Stanton’s presence also takes away aggressive baserunning because of the likelihood him or cleanup batter Casey MeGehee driving in a run.
In the opening frame of Wednesday’s 8-5 extra-innings win, however, Christian Yelich committed a rare gaffe that cost Stanton his 50th RBI.
After his leadoff double, Yelich tried going to third on Dietrich’s grounder to short, but Ian Desmond’s throw to third and Anthony Rendon’s tag beat him. Stanton followed with a sharp single up the middle that would’ve scored Yelich.
"Even when you do get on base it’s try not to take too many risks because you don’t want to get yourself thrown out when there’s a pretty good possibility he could hit a home run on any given pitch," Lucas said. "I’m not going to try and steal a base or go first-to-third on a close play because he’s just as likely to hit a home run as he it to hit a single."
So far this season, the leadoff batter is hitting .260 with a .333 on-base percentage that ranks 11th in the majors. Those in the second slot — mainly Dietrich, Marcell Ozuna and Lucas — have posted a .273 average and .366 on-base clip, which is fifth. The first two batters in Miami’s lineup lead the majors with a combined 81 runs scored.
McGehee’s ability to hit with runners in scoring position — a .439 mark, the best in baseball — forces opposing teams to make a decision on whom to pitch to.

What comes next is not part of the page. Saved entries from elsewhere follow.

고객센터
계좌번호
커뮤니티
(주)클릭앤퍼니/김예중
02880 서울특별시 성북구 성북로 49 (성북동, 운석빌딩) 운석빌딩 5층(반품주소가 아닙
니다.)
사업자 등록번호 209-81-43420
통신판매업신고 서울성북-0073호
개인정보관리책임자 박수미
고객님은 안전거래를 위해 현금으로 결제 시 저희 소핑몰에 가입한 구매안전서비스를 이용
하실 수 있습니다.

"We talked about the importance of those guys in front or behind doing their jobs to get on base or get a big hit every once in awhile when they do pitch around Giancarlo," manager Mike Redmond said. "With Garrett Jones hitting fifth the way he’s swinging the bat now really forces them to pitch to someone. I know in certain instances they feel like they can maybe still pitch to Giancarlo, but he’s doing a lot of damage, too. That’s good to see him locked in and feeling good. He’s a monster in our order for us."